Purpose: Classical and alternative macrophage activation could play important roles in atherosclerotic plaque progression and rupture, in part by increasing production of proteases, including matrix metalloproteinases (MMPs), which directly destabilize plaques. Lymphocyte-derived cytokines are believed essential for classical and alternative macrophage activation in plaques, although this hypothesis has not been rigorously tested.

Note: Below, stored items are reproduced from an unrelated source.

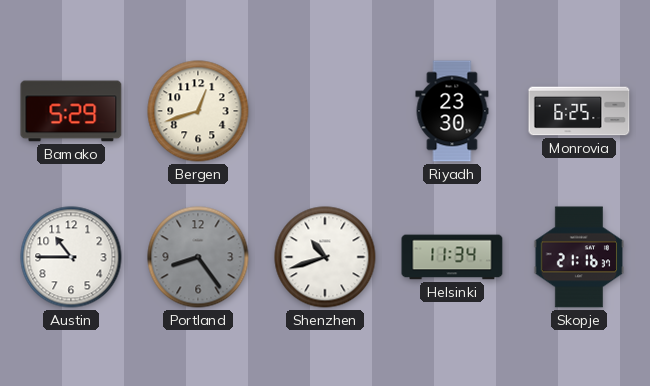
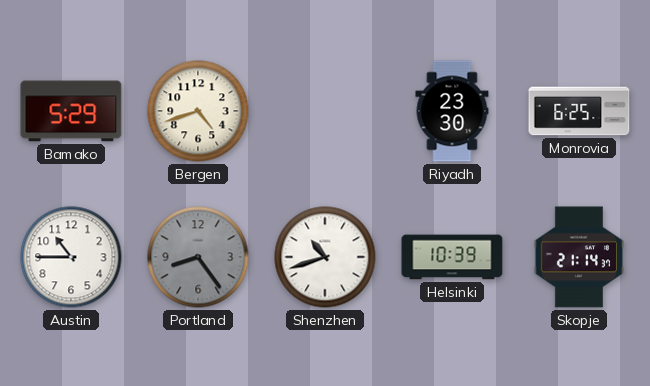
Bergen: 12:42 -> 4:42
Helsinki: 11:34 -> 10:39
Skopje: 21:16 -> 21:14
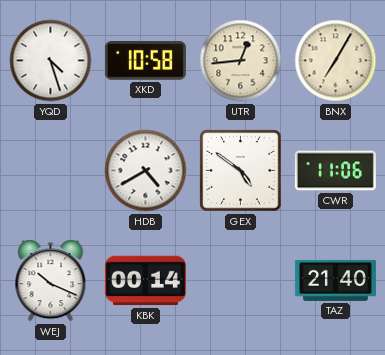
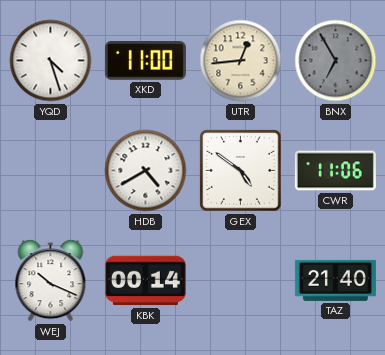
XKD: 10:58 -> 11:00
BNX: 7:05 -> 6:55
BNX dial: cream -> grey
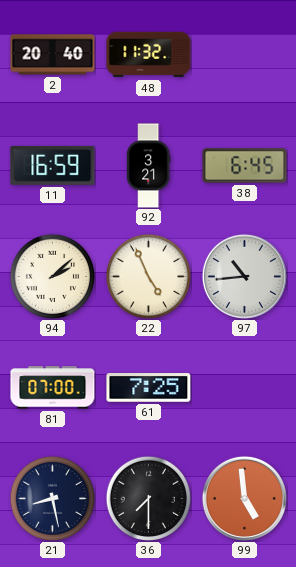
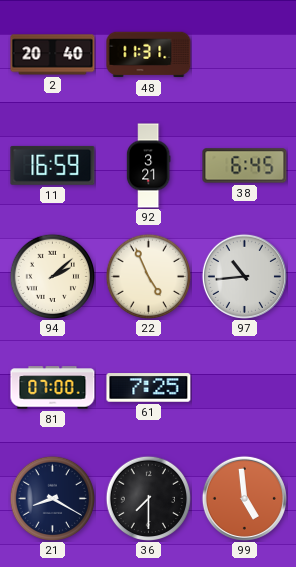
48: 11:32 -> 11:31
21: 8:28 -> 8:20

Methods and Results: We measured the expression of phenotypic markers and MMPs in classically and alternatively activated mouse macrophages in vitro. We then compared mRNA expression levels of these genes in foam cells derived from subcutaneous sponges of high fat fed ApoE knockout and ApoE/Rag-1 double knockout mice. Furthermore, we performed immunohistochemistry in aortic root and brachiocephalic arteries to detect marker and MMP protein expression in vivo. Classical activation of mouse macrophages in vitro (n=3-6) significantly increased NOS-2, COX-2 and MMPs-13 and -14, whereas alternative activation increased arginase-1, CD206, Ym-1 and MMP-19 expressions (p<0.05). Interestingly, LPS partially reversed the effect of IL-4 on Arg-1 and Ym-1 and completely reversed the overexpression of CD206, so that a combination of LPS and IL-4 generated a combined phenotype with markers of both classically and alternatively activated macrophages. Foam cells in subcutaneous sponges from ApoE mice also expressed phenotypic markers and MMPs, irrespective of Rag-1 genotype. The proportion of plaque staining for markers of classical or alternative activation were examined using immunohistochemistry in brachiocephalic arteries from mice that had been given a high-fat diet. Although the plaque size was smaller in male ApoE/Rag1 KO mice, little difference was found in the proportion of macrophages present (ApoE KO 29 ± 4.3% of plaque area (mean ± SEM); ApoE/Rag1 KO 33 ± 4.8%), or the levels of the markers of activation. For example, male mice had similar iNOS (ApoE KO 16 ± 4.3%; ApoE/Rag1 KO 19 ± 5.1%), arginase-1 (ApoE KO 13 ± 4.1%; ApoE/Rag1 KO 15 ± 4.0%) and Ym-1 content (ApoE KO 2.5 ± 0.80%; ApoE/Rag1 KO 8.7 ± 3.5%). These results suggest that half of the foamy macrophages in the plaques bore markers of classical or alternative activation, irrespective of genotype.
Conclusions: Classical and alternative macrophage activation in sponge and plaque foam cell macrophages can occur independently of T- and B-lymphocytes.